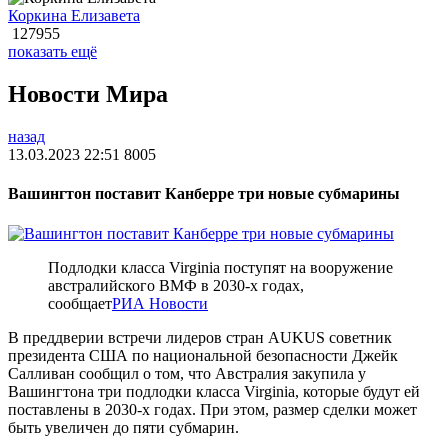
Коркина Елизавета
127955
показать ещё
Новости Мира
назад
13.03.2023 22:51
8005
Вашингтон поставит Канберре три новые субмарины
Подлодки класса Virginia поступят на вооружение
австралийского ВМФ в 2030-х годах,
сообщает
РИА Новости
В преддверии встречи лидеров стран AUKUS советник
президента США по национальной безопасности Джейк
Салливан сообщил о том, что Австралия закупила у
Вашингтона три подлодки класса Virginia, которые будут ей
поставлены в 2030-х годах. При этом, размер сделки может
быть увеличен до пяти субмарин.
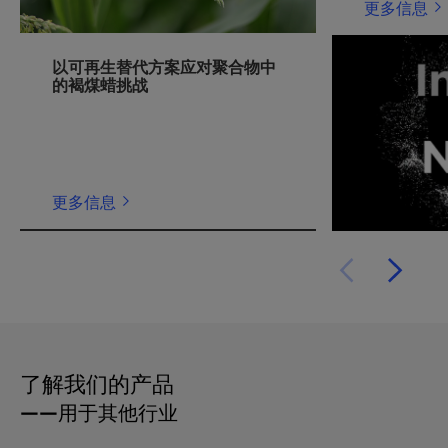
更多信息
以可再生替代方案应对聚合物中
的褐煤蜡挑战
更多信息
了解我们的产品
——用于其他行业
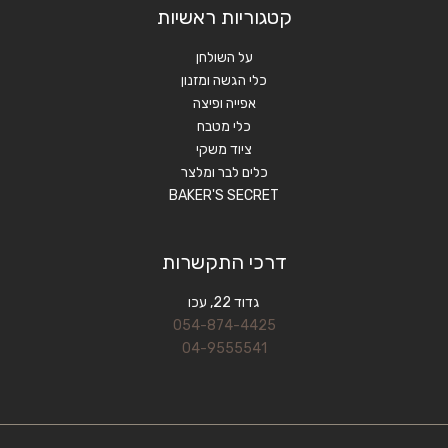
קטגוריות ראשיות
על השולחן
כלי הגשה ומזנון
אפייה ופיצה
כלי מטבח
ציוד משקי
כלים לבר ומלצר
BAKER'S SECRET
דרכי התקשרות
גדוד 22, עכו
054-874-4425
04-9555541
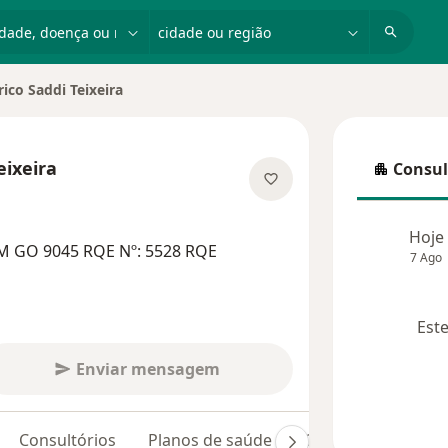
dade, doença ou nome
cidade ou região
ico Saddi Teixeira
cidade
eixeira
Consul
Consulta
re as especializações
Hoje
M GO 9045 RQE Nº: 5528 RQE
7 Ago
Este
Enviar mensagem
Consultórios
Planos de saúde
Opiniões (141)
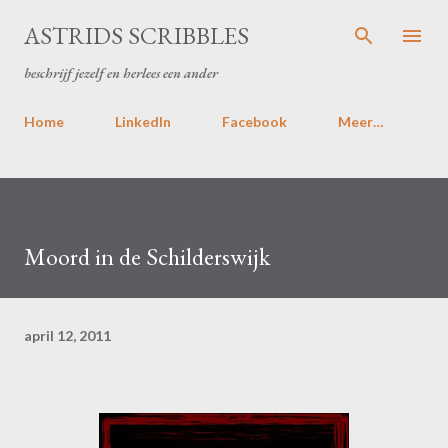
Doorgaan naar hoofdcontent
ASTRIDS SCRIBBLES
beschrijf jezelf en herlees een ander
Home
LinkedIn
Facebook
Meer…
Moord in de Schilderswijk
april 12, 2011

____

▸ **What the task requires**: Every line from the one containing "Planos de saúde" to the end of the material above is to be returned exactly, with the pictures left out.

▸ **Reply to the task**:
Planos de saúde
Opiniões (141)
Doorgaan naar hoofdcontent
ASTRIDS SCRIBBLES
beschrijf jezelf en herlees een ander
Home
LinkedIn
Facebook
Meer…
Moord in de Schilderswijk
april 12, 2011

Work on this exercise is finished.